Directions for this task
Extract all lines in the data that contain the word "Cancel".

Given data

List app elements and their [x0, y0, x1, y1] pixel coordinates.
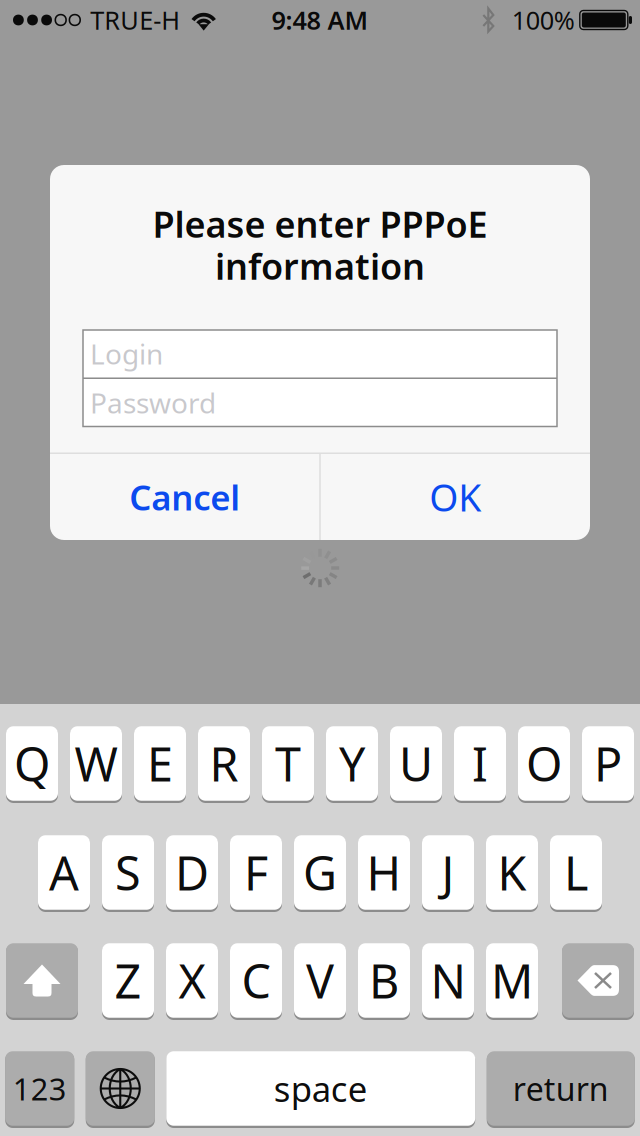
staticText: information	[215, 242, 425, 290]
staticText: K	[498, 842, 526, 904]
staticText: J	[442, 842, 454, 904]
button[interactable]: U	[390, 727, 442, 803]
staticText: T	[275, 732, 301, 794]
staticText: Q	[14, 732, 50, 794]
staticText: H	[366, 842, 402, 904]
staticText: 123	[13, 1068, 67, 1109]
button[interactable]: return	[487, 1052, 635, 1128]
staticText: 9:48 AM	[272, 3, 368, 37]
staticText: A	[49, 842, 79, 904]
button[interactable]: G	[294, 836, 346, 912]
button[interactable]: Shift	[6, 944, 78, 1020]
staticText: G	[303, 842, 337, 904]
staticText: Cancel	[129, 474, 240, 520]
button[interactable]: C	[230, 944, 282, 1020]
button[interactable]: X	[166, 944, 218, 1020]
button[interactable]: 123	[5, 1052, 74, 1128]
staticText: N	[430, 950, 466, 1012]
button[interactable]: OK	[321, 454, 590, 540]
button[interactable]: I	[454, 727, 506, 803]
button[interactable]: N	[422, 944, 474, 1020]
staticText: U	[399, 732, 433, 794]
staticText: Login	[90, 335, 163, 372]
button[interactable]: P	[582, 727, 634, 803]
button[interactable]: Cancel	[50, 454, 319, 540]
staticText: X	[178, 950, 206, 1012]
button[interactable]: V	[294, 944, 346, 1020]
staticText: Password	[90, 384, 216, 421]
staticText: space	[274, 1066, 368, 1112]
staticText: D	[175, 842, 209, 904]
staticText: L	[564, 842, 588, 904]
staticText: C	[242, 950, 270, 1012]
button[interactable]: S	[102, 836, 154, 912]
staticText: S	[115, 842, 141, 904]
staticText: B	[369, 950, 399, 1012]
button[interactable]: T	[262, 727, 314, 803]
staticText: I	[472, 732, 488, 794]
staticText: P	[594, 732, 622, 794]
button[interactable]: A	[38, 836, 90, 912]
button[interactable]: O	[518, 727, 570, 803]
button[interactable]: H	[358, 836, 410, 912]
button[interactable]: J	[422, 836, 474, 912]
staticText: OK	[429, 472, 481, 522]
button[interactable]: R	[198, 727, 250, 803]
staticText: V	[306, 950, 334, 1012]
staticText: R	[210, 732, 238, 794]
staticText: W	[74, 732, 118, 794]
staticText: O	[526, 732, 562, 794]
button[interactable]: Q	[6, 727, 58, 803]
staticText: M	[491, 950, 533, 1012]
button[interactable]: Y	[326, 727, 378, 803]
button[interactable]: M	[486, 944, 538, 1020]
staticText: return	[513, 1067, 609, 1110]
button[interactable]: Delete	[562, 944, 634, 1020]
button[interactable]: E	[134, 727, 186, 803]
staticText: 100%	[512, 3, 575, 37]
button[interactable]: B	[358, 944, 410, 1020]
staticText: E	[147, 732, 173, 794]
button[interactable]: F	[230, 836, 282, 912]
staticText: TRUE-H	[90, 3, 180, 37]
button[interactable]: Next keyboard	[86, 1052, 155, 1128]
staticText: F	[244, 842, 268, 904]
button[interactable]: space	[166, 1052, 475, 1128]
button[interactable]: L	[550, 836, 602, 912]
button[interactable]: Z	[102, 944, 154, 1020]
button[interactable]: D	[166, 836, 218, 912]
button[interactable]: W	[70, 727, 122, 803]
staticText: Z	[114, 950, 142, 1012]
staticText: Y	[339, 732, 365, 794]
button[interactable]: K	[486, 836, 538, 912]
staticText: Please enter PPPoE	[152, 200, 488, 248]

Response
staticText: Cancel	[129, 474, 240, 520]
button[interactable]: Cancel	[50, 454, 319, 540]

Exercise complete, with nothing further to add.